- TASK DESCRIPTION: Only the pictures should be dropped; copy the rest of the entries exactly.
··· DATASET CONTENT ···
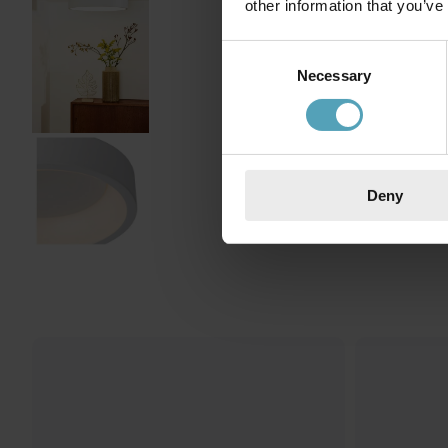
other information that you’ve
Consent
Necessary
Selection
Deny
···
- RESULT:
other information that you’ve
Consent
Necessary
Selection
Deny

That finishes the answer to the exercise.